Pasalnya, dari kacamata Faisal Basri, pemerintah sebelumnya sudah berada di jalur yang tepat dalam melakukan sejumlah pembenahan perbaikan birokrasi untuk mengundang para investor datang dan berbisnis di Indonesia. Hal ini terbukti dari perbaikan peringkat Kemudahan Berbisnis (Ease of Doing Business atau EODB) Indonesia yang dirilis oleh Bank Dunia dalam beberapa tahun terakhir.
Pemerintah, kata Faisal, hanya perlu memperbaiki sejumlah hal dalam penerapan paket kebijakan-paket kebijakan yang sudah dikeluarkan sebelumnya. "Tanpa perlu adanya bom atom yang namanya Omnibus Law Undang-undang Cipta Kerja, kemudahan berbisnis di Indonesia akan mengalami perbaikan luar biasa," ujarnya seperti dikutip dari siaran video di YouTube CokroTV, Jumat, 23 Oktober 2020.
Dalam video berjudul "Ayo Jokowi, Kembali ke Jalur yang Benar!" dan berdurasi 14 menit 38 detik ini, Faisal Basri yakin bahwa dengan pembenahan kebijakan yang ada, revolusi berbisnis akan membuat Indonesia masuk ke dalam peringkat 30 besar EODB tersebut.
Hanya dengan melakukan serangkaian upaya terukur, pemerintah harus kembali menetapkan sejumlah langkah dengan jelas berikut prioritas apa saja yang wajib didahulukan. "Saya ingatkan, kita sudah punya cukup senjata tanpa harus bom atom.

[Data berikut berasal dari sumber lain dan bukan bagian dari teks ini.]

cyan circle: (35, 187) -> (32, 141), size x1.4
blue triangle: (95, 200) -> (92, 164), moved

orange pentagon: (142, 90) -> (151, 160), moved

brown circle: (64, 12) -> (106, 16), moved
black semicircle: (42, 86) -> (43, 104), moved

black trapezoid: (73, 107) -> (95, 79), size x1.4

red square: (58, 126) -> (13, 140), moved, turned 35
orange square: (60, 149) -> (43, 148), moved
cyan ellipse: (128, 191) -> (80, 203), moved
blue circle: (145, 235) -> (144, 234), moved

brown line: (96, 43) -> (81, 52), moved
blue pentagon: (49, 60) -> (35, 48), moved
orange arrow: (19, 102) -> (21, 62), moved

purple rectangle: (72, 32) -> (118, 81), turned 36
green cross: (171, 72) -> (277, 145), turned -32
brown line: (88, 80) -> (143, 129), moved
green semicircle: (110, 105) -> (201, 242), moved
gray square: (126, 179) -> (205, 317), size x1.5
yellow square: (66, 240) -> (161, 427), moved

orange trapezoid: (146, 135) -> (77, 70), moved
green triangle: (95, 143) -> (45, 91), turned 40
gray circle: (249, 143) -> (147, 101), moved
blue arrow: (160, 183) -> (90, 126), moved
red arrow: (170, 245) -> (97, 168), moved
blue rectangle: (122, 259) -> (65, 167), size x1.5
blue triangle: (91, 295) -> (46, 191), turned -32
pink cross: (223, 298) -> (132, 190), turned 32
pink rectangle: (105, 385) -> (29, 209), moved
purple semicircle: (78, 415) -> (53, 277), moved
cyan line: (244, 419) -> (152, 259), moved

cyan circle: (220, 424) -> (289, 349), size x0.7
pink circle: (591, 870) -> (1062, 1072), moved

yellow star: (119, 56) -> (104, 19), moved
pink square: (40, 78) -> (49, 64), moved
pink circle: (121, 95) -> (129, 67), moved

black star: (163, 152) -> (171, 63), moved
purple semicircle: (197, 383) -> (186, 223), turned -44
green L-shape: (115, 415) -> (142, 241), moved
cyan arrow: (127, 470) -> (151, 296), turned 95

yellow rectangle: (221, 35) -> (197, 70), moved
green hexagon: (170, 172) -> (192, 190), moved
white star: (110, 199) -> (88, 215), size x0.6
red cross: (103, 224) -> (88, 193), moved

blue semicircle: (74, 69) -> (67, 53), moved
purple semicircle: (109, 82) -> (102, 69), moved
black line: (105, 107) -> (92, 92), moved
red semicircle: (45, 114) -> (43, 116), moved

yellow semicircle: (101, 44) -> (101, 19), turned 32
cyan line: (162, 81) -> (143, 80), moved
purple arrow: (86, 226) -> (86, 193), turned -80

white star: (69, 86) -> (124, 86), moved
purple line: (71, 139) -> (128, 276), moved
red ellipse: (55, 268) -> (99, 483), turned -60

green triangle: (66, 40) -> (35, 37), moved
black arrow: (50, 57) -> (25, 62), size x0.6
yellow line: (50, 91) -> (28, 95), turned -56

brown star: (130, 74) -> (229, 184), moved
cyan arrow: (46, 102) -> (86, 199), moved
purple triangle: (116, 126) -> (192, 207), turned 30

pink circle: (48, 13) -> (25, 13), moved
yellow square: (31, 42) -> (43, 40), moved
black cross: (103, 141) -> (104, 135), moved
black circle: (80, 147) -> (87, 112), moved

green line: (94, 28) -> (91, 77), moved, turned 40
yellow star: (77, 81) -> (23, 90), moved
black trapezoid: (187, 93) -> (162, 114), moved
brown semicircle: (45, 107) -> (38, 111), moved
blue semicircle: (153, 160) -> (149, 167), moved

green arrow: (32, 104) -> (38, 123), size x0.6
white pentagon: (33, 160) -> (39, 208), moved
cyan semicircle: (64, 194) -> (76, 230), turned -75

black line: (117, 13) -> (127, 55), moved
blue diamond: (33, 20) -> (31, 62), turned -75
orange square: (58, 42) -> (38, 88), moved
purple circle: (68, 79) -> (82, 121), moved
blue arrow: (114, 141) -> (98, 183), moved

Ayo pak Jokowi, kembali ke jalur yang dibangun. Tujuan sudah dekat, jangan pindah jalur yang belum tentu lebih cepat dan lebih aman," kata Faisal Basri.
Faisal menjelaskan, di periode pertama pemerintahannya, Presiden Jokowi dan Wakil Presiden Jusuf Kalla ketika diangkat pada 2014, peringkat EODB Indonesia ada di urutan 120. "Jelek sekali posisinya, jauh tercecer, dibanding Singapura nomor 1, Malaysia keenam, Thailand ke-18, Brunei ke-59, dan Vietnam di 99," ujarnya.
Namun selama periode pemerintahan Jokowi-Jusuf Kalla sudah banyak hal dilakukan. Ada 16 paket kebijakan dalam 2 tahun, terhitung dari 9 September 2015 hingga 31 Agustus 2017. Hingga akhir periode jabatan pertama, hampir semua program dan target terlaksana dan hasilnya nyata.